A Berlin Ouest, une bande de terroristes d'extrême gauche se terre dans un appartement et se prépare à frapper un "grand coup"...

Si, en 1979, "Le mariage de Maria Braun" de Fassbinder est délibérément une oeuvre mélo relativement grand public - et deviendra peut-être son film le plus connu, en tous cas en France -, "La troisième génération" s'inscrit totalement dans la veine de ses films expérimentaux, post-Godard, du côté de "L'année des treize lunes".
Avec "La troisième génération", Fassbinder se penche de façon très critique sur le terrorisme d'extrême gauche allemand, avec sa lucidité aiguisée et son bon sens qui en ont toujours fait un réalisateur "de gauche" à part dans le cinéma européen d'après-guerre : un cinéaste ayant toujours été très méfiant quant aux naïvetés idéologiques.
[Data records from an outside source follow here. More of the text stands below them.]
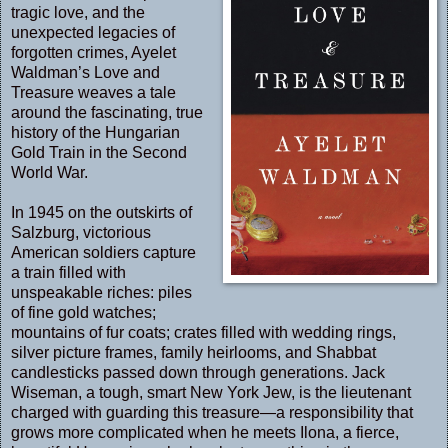
tragic love, and the
unexpected legacies of
forgotten crimes, Ayelet
Waldman’s Love and
Treasure weaves a tale
around the fascinating, true
history of the Hungarian
Gold Train in the Second
World War.
In 1945 on the outskirts of
Salzburg, victorious
American soldiers capture
a train filled with
unspeakable riches: piles
of fine gold watches;
mountains of fur coats; crates filled with wedding rings,
silver picture frames, family heirlooms, and Shabbat
candlesticks passed down through generations. Jack
Wiseman, a tough, smart New York Jew, is the lieutenant
charged with guarding this treasure—a responsibility that
grows more complicated when he meets Ilona, a fierce,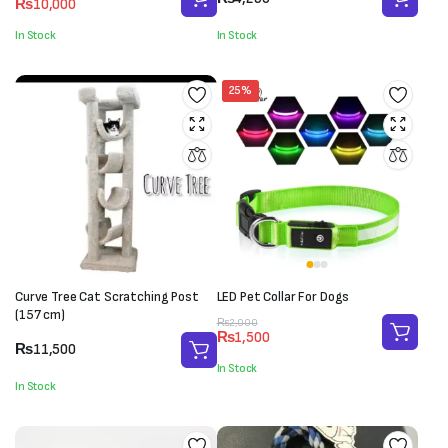
₨
10,000
price
price
was:
is:
In Stock
In Stock
₨11,000.
₨10,000.
25%
Curve Tree Cat Scratching Post
LED Pet Collar For Dogs
(157 cm)
Original
Current
₨
2,000
₨
1,500
price
price
₨
11,500
was:
is:
In Stock
₨2,000.
₨1,500.
In Stock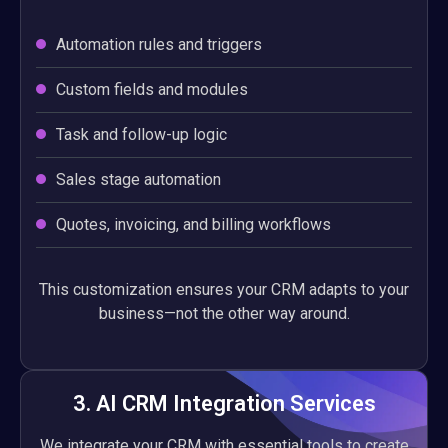
Automation rules and triggers
Custom fields and modules
Task and follow-up logic
Sales stage automation
Quotes, invoicing, and billing workflows
This customization ensures your CRM adapts to your
business—not the other way around.
3. AI CRM Integration Services
We integrate your CRM with essential tools to create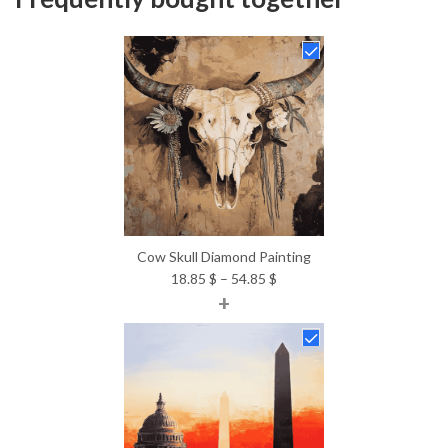
Cow Skull Diamond Painting
Price
18.85
$
–
54.85
$
+
range:
18.85 $
through
54.85 $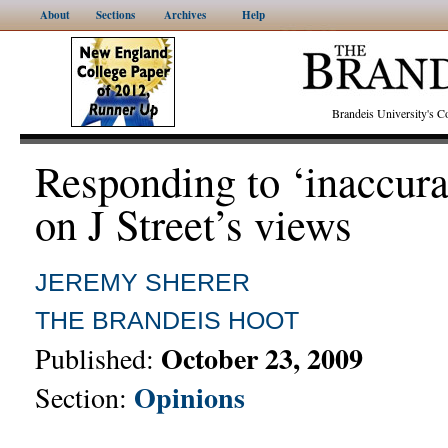
About
Sections
Archives
Help
Brandeis University's
Responding to ‘inaccura
on J Street’s views
JEREMY SHERER
THE BRANDEIS HOOT
October 23, 2009
Published:
Opinions
Section: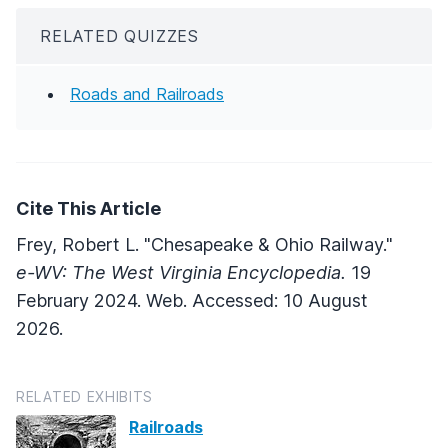
RELATED QUIZZES
Roads and Railroads
Cite This Article
Frey, Robert L. "Chesapeake & Ohio Railway."
e-WV: The West Virginia Encyclopedia.
19
February 2024. Web. Accessed: 10 August
2026.
RELATED EXHIBITS
Railroads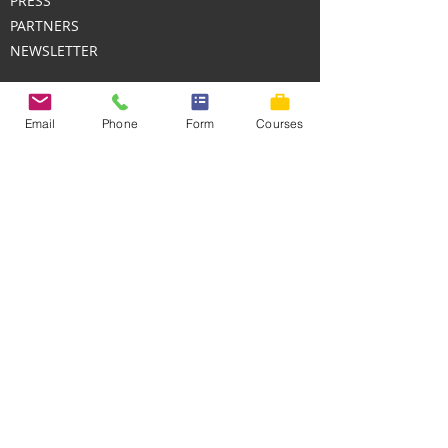
PRESS
PARTNERS
NEWSLETTER
Email
Phone
Form
Courses
SUPPORT
HELP CENTER
CONTACT PHONE
+1 (8448)-HUMANS
CUSTOMER SERVICE EMAIL
contact@HumanDevelopmentTraining.com
We deliver online and in-person
professional development with measurable
impact.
La révolte des enfants de la seconde guerre mondiale contre l'ordre établi par leurs parents est légitime. Mais les actions terroristes ne sont ici que des gesticulations gratuites et sans but, stimulées par l'ennui et le goût de l'action ; des "clowneries", littéralement, consistant, au mieux, à mordre la main qui les nourrit... et à justifier l'instauration d'un ordre encore plus réactionnaire sur l'Allemagne, les forces aux pouvoirs s'affranchissant de la légalité traditionnel au prétexte d'une situation exceptionnelle.
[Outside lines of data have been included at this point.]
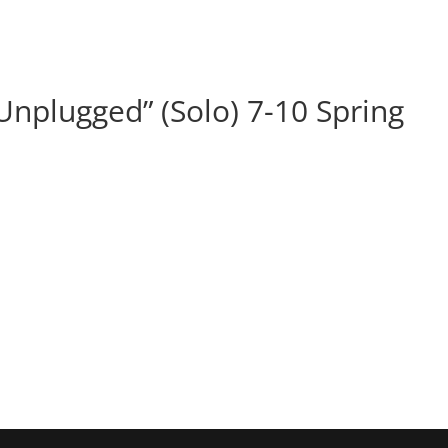
BOOK
ALBUMS
ABOUT
EVENT
nplugged” (Solo) 7-10 Spring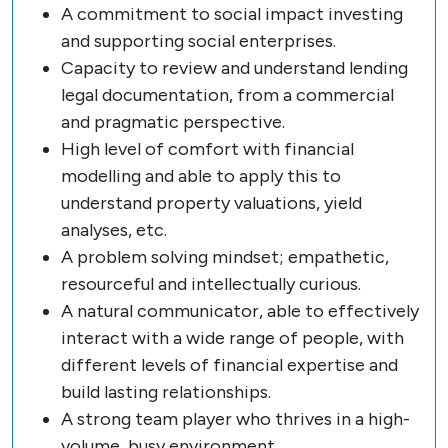
A commitment to social impact investing
and supporting social enterprises.
Capacity to review and understand lending
legal documentation, from a commercial
and pragmatic perspective.
High level of comfort with financial
modelling and able to apply this to
understand property valuations, yield
analyses, etc.
A problem solving mindset; empathetic,
resourceful and intellectually curious.
A natural communicator, able to effectively
interact with a wide range of people, with
different levels of financial expertise and
build lasting relationships.
A strong team player who thrives in a high-
volume, busy environment.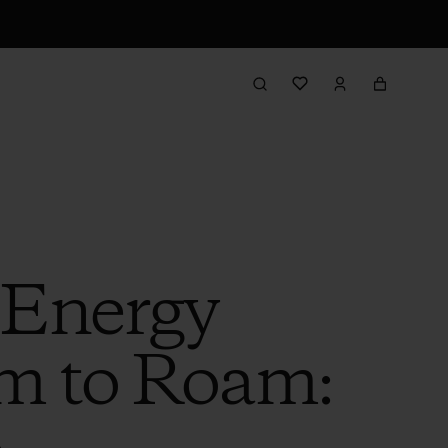
 Energy
m to Roam: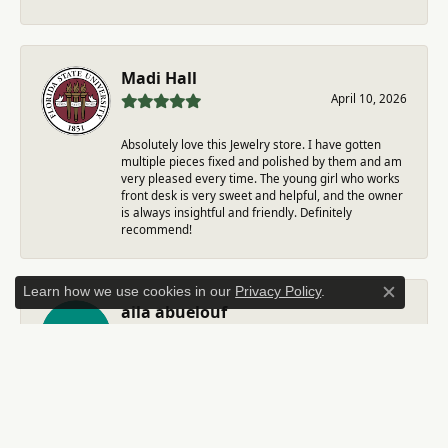
Madi Hall
April 10, 2026
Absolutely love this Jewelry store. I have gotten
multiple pieces fixed and polished by them and am
very pleased every time. The young girl who works
front desk is very sweet and helpful, and the owner
is always insightful and friendly. Definitely
recommend!
Learn how we use cookies in our
Privacy Policy
.
Close c
aila abuelouf
April 8, 2026
I had such a wonderful experience! The jeweler was
incredibly kind, patient, and genuinely helpful
throughout the entire process. They took the time
to answer all my questions, made me feel
comfortable, and truly cared about helping me. The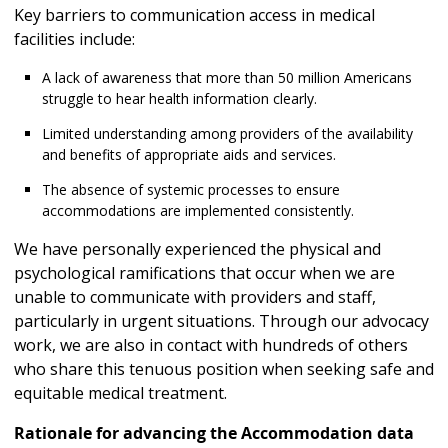
Key barriers to communication access in medical
facilities include:
A lack of awareness that more than 50 million Americans
struggle to hear health information clearly.
Limited understanding among providers of the availability
and benefits of appropriate aids and services.
The absence of systemic processes to ensure
accommodations are implemented consistently.
We have personally experienced the physical and
psychological ramifications that occur when we are
unable to communicate with providers and staff,
particularly in urgent situations. Through our advocacy
work, we are also in contact with hundreds of others
who share this tenuous position when seeking safe and
equitable medical treatment.
Rationale for advancing the Accommodation data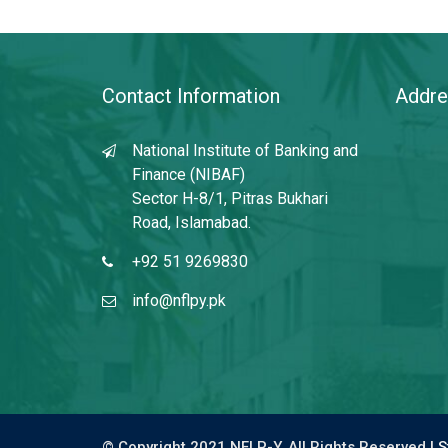
Contact Information
Addre
National Institute of Banking and
Finance (NIBAF)
Sector H-8/1, Pitras Bukhari
Road, Islamabad.
+92 51 9269830
info@nflpy.pk
© Copyright 2021 NFLP-Y. All Rights Reserved |
S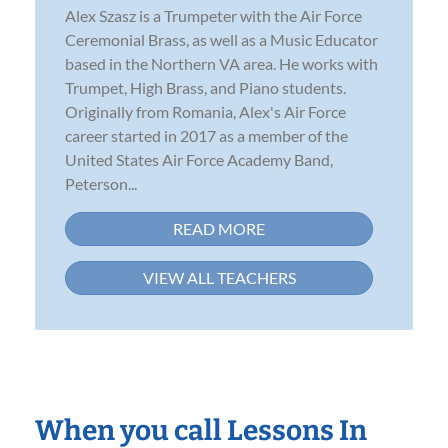
Alex Szasz is a Trumpeter with the Air Force
Ceremonial Brass, as well as a Music Educator
based in the Northern VA area. He works with
Trumpet, High Brass, and Piano students.
Originally from Romania, Alex's Air Force
career started in 2017 as a member of the
United States Air Force Academy Band,
Peterson...
READ MORE
VIEW ALL TEACHERS
When you call Lessons In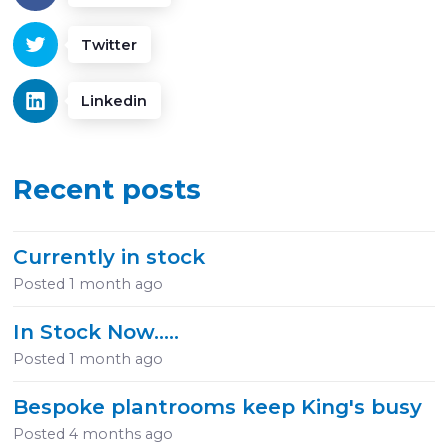
Twitter
Linkedin
Recent posts
Currently in stock
Posted
1 month ago
In Stock Now.....
Posted
1 month ago
Bespoke plantrooms keep King's busy
Posted
4 months ago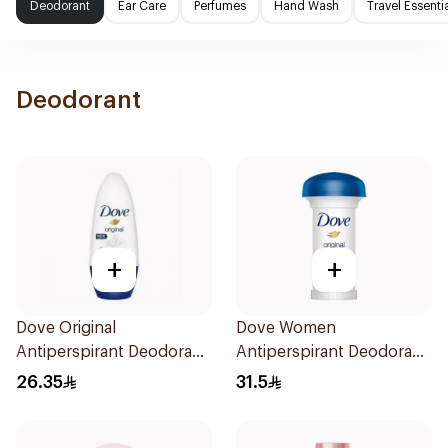
Deodorant
Ear Care
Perfumes
Hand Wash
Travel Essenti
Deodorant
+
+
Dove Original
Dove Women
Antiperspirant Deodorant
Antiperspirant Deodorant
Roll-On 50Ml
Roll On Original 50Ml
26.35
31.5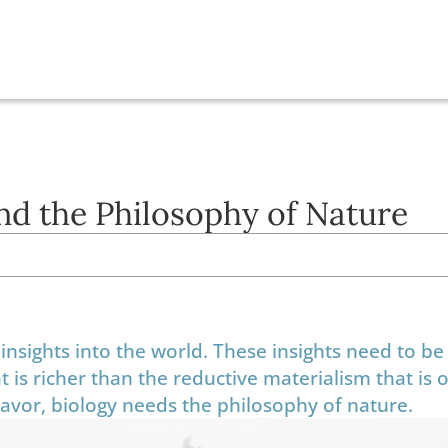
and the Philosophy of Nature
insights into the world. These insights need to be
t is richer than the reductive materialism that is 
deavor, biology needs the philosophy of nature.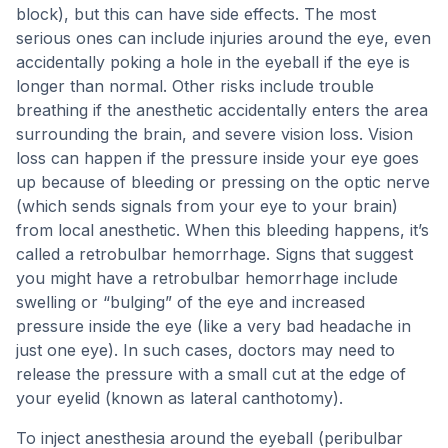
block), but this can have side effects. The most
serious ones can include injuries around the eye, even
accidentally poking a hole in the eyeball if the eye is
longer than normal. Other risks include trouble
breathing if the anesthetic accidentally enters the area
surrounding the brain, and severe vision loss. Vision
loss can happen if the pressure inside your eye goes
up because of bleeding or pressing on the optic nerve
(which sends signals from your eye to your brain)
from local anesthetic. When this bleeding happens, it’s
called a retrobulbar hemorrhage. Signs that suggest
you might have a retrobulbar hemorrhage include
swelling or “bulging” of the eye and increased
pressure inside the eye (like a very bad headache in
just one eye). In such cases, doctors may need to
release the pressure with a small cut at the edge of
your eyelid (known as lateral canthotomy).
To inject anesthesia around the eyeball (peribulbar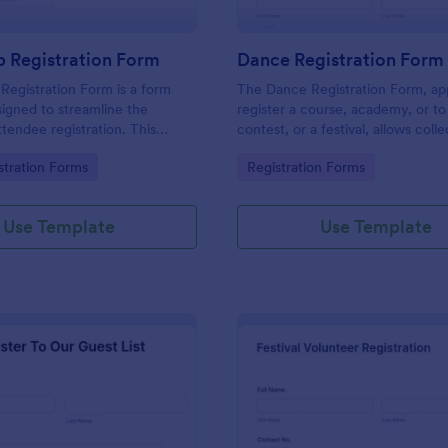
 Registration Form
Dance Registration Form
egistration Form is a form
The Dance Registration Form, app
igned to streamline the
register a course, academy, or to
ttendee registration. This
contest, or a festival, allows coll
 easy-to-use Jotform template
registrant personal/contact infor
gory:
Go to Category:
stration Forms
Registration Forms
anger for event organizers,
asks to select a dance category 
and reducing errors.
provide comments if any.
Use Template
Use Template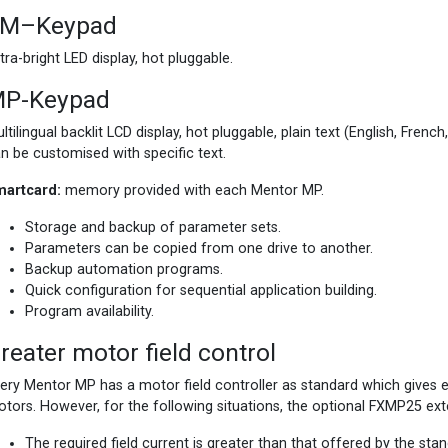
M–Keypad
tra-bright LED display, hot pluggable.
P-Keypad
ltilingual backlit LCD display, hot pluggable, plain text (English, French
n be customised with specific text.
martcard:
memory provided with each Mentor MP.
Storage and backup of parameter sets.
Parameters can be copied from one drive to another.
Backup automation programs.
Quick configuration for sequential application building.
Program availability.
reater motor field control
ery Mentor MP has a motor field controller as standard which gives ex
tors. However, for the following situations, the optional FXMP25 ext
The required field current is greater than that offered by the sta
Les acteurs traditionnels de Fassbinder sont présents (Harry Baer, Udo Kier, Margit Carstensen, Hanna Schygulla, Eddie Constantine, etc.) avec ici en plus la présence de Bulle Ogier. La forme est parfois difficile (bande-son faisant se chevaucher de multiples sons et dialogues en allemand), les références culturelles et politiques à l'allemagne des années 70 s'avèrent souvent opaques. Ce n'est pas un film touchant et direct comme peuvent l'être des oeuvres plus mélo de fassbinder. Mais on y retrouve intacte la virtuosité de la forme, la pertinence de la réflexion, et le radicalisme inconditionnel du cinéaste, ne faisant de cadeau à personne : la citation d'un chancelier de la RFA excusant l'emploi de méthodes anti-constitutionnels pour régler une affaire terroriste est mise au même niveau que des graffitis obscènes et racistes recueillies dans les toilettes de Berlin, citations grotesques à travers lesquelles Fassbinder dégagent l'état de la société allemande d'alors.
Vu sur ciné cinéma club où il passe en vostf dans une très belle copie 1.33 d'origine.